Nちゃんにそう聞かれたが、俺の頭の中にとうにラーメンは存在しなかった。



細くくびれた麺は、


細くくれびれた腰に変わり


膨よかな味付け卵は、


膨よかな、お○ぱい、に変換された。


美味しそうなラーメンの汁は。。。。

あああ!!!もうだめだ!!!


アメブロさんから記事が削除されちゃうからもうこれ以上言えないんだ!!!(はやく他で書けよ)



「あ、うーん、あれだね、醤油ラーメンかな」



やっとの思いで理性を保ちNちゃんに返事をする。


「ラーメン何食べる?」と聞かれて、


「お○ぱいに決まってんだろ!!!!」と叫びたくなる衝動を抑える。




ラーメン屋さんで麺をすするが味がしない。



ラーメン屋を飛び出してゴミ捨て場に走ろうかとも思った。


だけど、Nちゃんにそんなことがバレてはいけない。


Nちゃんと過ごす時間はとても好きだった。

誰より優しいお兄さんだった。

だからそんなNちゃんと過ごす時間は俺にとって大切な時間で、

Nちゃんといるときは、とにかく心がワクワクしていて、


その時もラーメンを食べながらNちゃんとの時間にワクワク。。。。



ちがう!!!!!




できない。。。


うそだろ。


許してくれ、Nちゃん。



おれはいまハッキリとわかった。


おれは、Nちゃんといるのに、Nちゃんといない。

そうだ。。。俺はオスなんだ。


頭の中はずっと


「あのゴミ捨て場からどうやってブツを取り出して自分の家まで運ぶか!!!」




それだけだった。



もはやラーメンの味も値段もどうでもよかった。


メンマを噛むことすらおとろしかった。


途中、Nちゃんが「うまいねラーメン!」と言ってきたが、ふと「うるせえ!もう帰らせろ!」と言いそうになった。




「う、うん、うまいね」(味などしない)



そのあとは言うまでもない。


風呂の時間もテレビの時間も寝る時も、


俺は息子と何度も家族会議をした。




「オマエ、正気か?」



息子は答えた。


「はやくしてくれ!もう限界だ」





翌日Nちゃんと別れを告げ、


実家に帰った。


その日の夜、オカンから「どうやった?」と聞かれ

「母上様、行ってまいります!」と戦場に向かうがごとく


「おかん、ちょっと行ってくるわ!」と告げて

自転車にまたがった。



「どこ行くの?」と聞かれたが、風のように颯爽と自転車を漕いで、俺はある場所へ向かった。





言えるわけがない。






ゴミ捨て場に用があるんだ!なんて。



ゴミ捨て場に俺の青春があるんだ!なんて。



ゴミ捨て場に置いてきた女がいるんだ!なんて。






自転車を漕ぐこと18分。

本来は30分かかる距離を18分に縮めたのは、


俺の足の筋力でもなければ、背筋でもない。


息子だ。



俺の息子が、自転車を漕いでる間にも


ギンギンになりながら司令塔としと


「さあ、こげ!!いけ!!!ほら!


はやく!!黄色信号関係なし!


俺の方が黄色信号だ!もう発射しちゃうよ!」


と、俺に叫び続けてきた。



Nちゃんのアパートの近くに自転車を止めて、徒歩で現場に近づく。


犯人は現場に戻るとはこのことだろうか。
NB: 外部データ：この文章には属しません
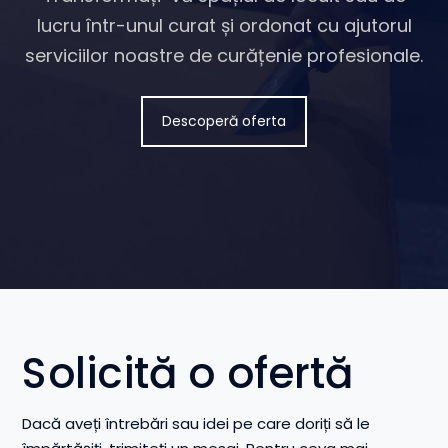
lucru într-unul curat și ordonat cu ajutorul
serviciilor noastre de curățenie profesionale.
Descoperă oferta
Solicită o ofertă
Dacă aveți întrebări sau idei pe care doriți să le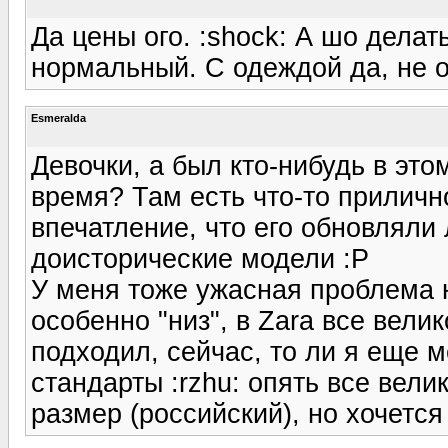
Да цены ого. :shock: А шо делат
нормальный. С одеждой да, не оч
Esmeralda
Девочки, а был кто-нибудь в эт
время? Там есть что-то приличн
впечатление, что его обновляли 
доисторические модели :P
У меня тоже ужасная проблема н
особенно "низ", в Zara все вели
подходил, сейчас, то ли я еще 
стандарты :rzhu: опять все вели
размер (российский), но хочется 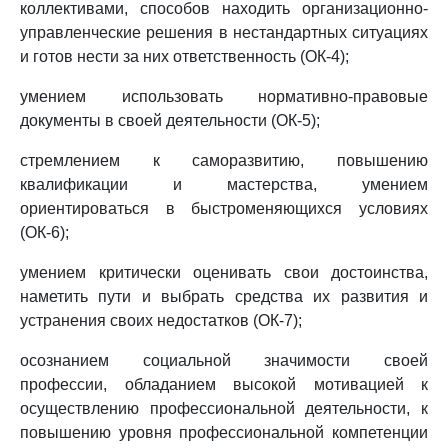
коллективами, способов находить организационно-
управленческие решения в нестандартных ситуациях
и готов нести за них ответственность (ОК-4);
умением использовать нормативно-правовые
документы в своей деятельности (ОК-5);
стремлением к саморазвитию, повышению
квалификации и мастерства, умением
ориентироваться в быстроменяющихся условиях
(ОК-6);
умением критически оценивать свои достоинства,
наметить пути и выбрать средства их развития и
устранения своих недостатков (ОК-7);
осознанием социальной значимости своей
профессии, обладанием высокой мотивацией к
осуществлению профессиональной деятельности, к
повышению уровня профессиональной компетенции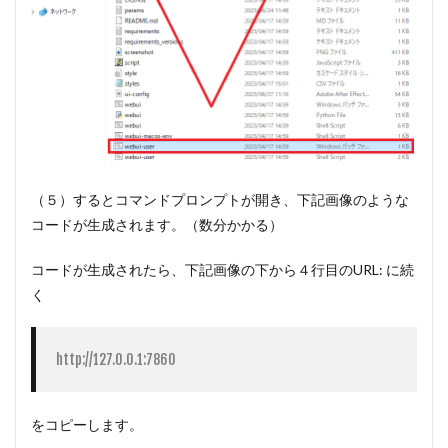
（５）するとコマンドプロンプトが開き、下記画像のような
コードが生成されます。（数分かかる）
コードが生成されたら、下記画像の下から４行目のURL: に続
く
http://127.0.0.1:7860
をコピーします。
などと頭の中で妙れに冷静になる。



ゴミ捨て場にこっそり近づく。


ここでふいに頭の中で不安がよぎる。


もし


Nちゃんと遭遇したらどうする!!!



ゴミ捨て場の中にいたら!!




そんな起こる確率の低いことが頭をよぎる。



とっさに

「あ、Nちゃん家ここだったんだ?」という言い訳を思いつくが、

昨日泊まりに来たばかりなのに通用するはずもない。

驚くほど思考回路が破綻している自分を落ち着かせる。


深呼吸して、ゴミ捨て場に入る。

頼む!!!あってくれ!!

あの雑誌がすでに、業者に持っていかれていたら、俺は一生、ごみ収集という職業についている人間を嫌いになるだろう。

たのむ!!!




「あった!!!」



10冊ほど積まれた雑誌の中から

14年間生きてきた中で、過去最速のスピードで、

2冊のエロ雑誌をえらびぬく。


そのときの俺のI.Qは200を超えていたかもしれない。


そこでふと、袋もカバンも持ってないことに気がつく。



。。。仕方なく穿いていた短パンの中に入れる。


そうだ、ズボンの中だ。



短パンの中に雑誌を2冊入れ、自転車にまたがる。


とてつもない高揚感だった。



ルパン三世になった気分だった。



俺はゴミ捨て場から「青春」を盗み去ったんだ。



心臓が高鳴る。

大きく脈を打つ。


どくんどくん!


信号待ちのたびに

焦らされてる気分になる。


実家に帰り、こっそりと自分の部屋に入る。


おかんが寝た頃を計らい、布団の下に隠して置いた雑誌を取り出す。



そこでようやく気がついた。





「40代ジュクジョモノ。。。」






自分が手にしている2冊の雑誌が


思っている年齢の女性ではなく、


少しふくよかな女性が表紙を飾っていた。




思春期だからといって何でもいいわけじゃない。




その心の叫びは誰にも届かない。



ゴミ捨て場が暗かったことは間違いない。


だけど、表紙をちゃんと見たはずだった。


かなり動揺していたのだろうか。



14歳の少年には、40歳のハダカの女性は、

怪物に見えた。


それはまるで、昔話にしか登場しないような、妖怪にすら思えた。(当時の話だ。いまは女性をリスペクトしている)



仕方なく、その雑誌を近くのゴミ捨て場に捨てた。




それから5日くらいは、息子が口を聞いてくれなかった。



かなりショックだったのだろう。


2日も待ったんだ。


あのときのエネルギーは


どこいったんだ!!!!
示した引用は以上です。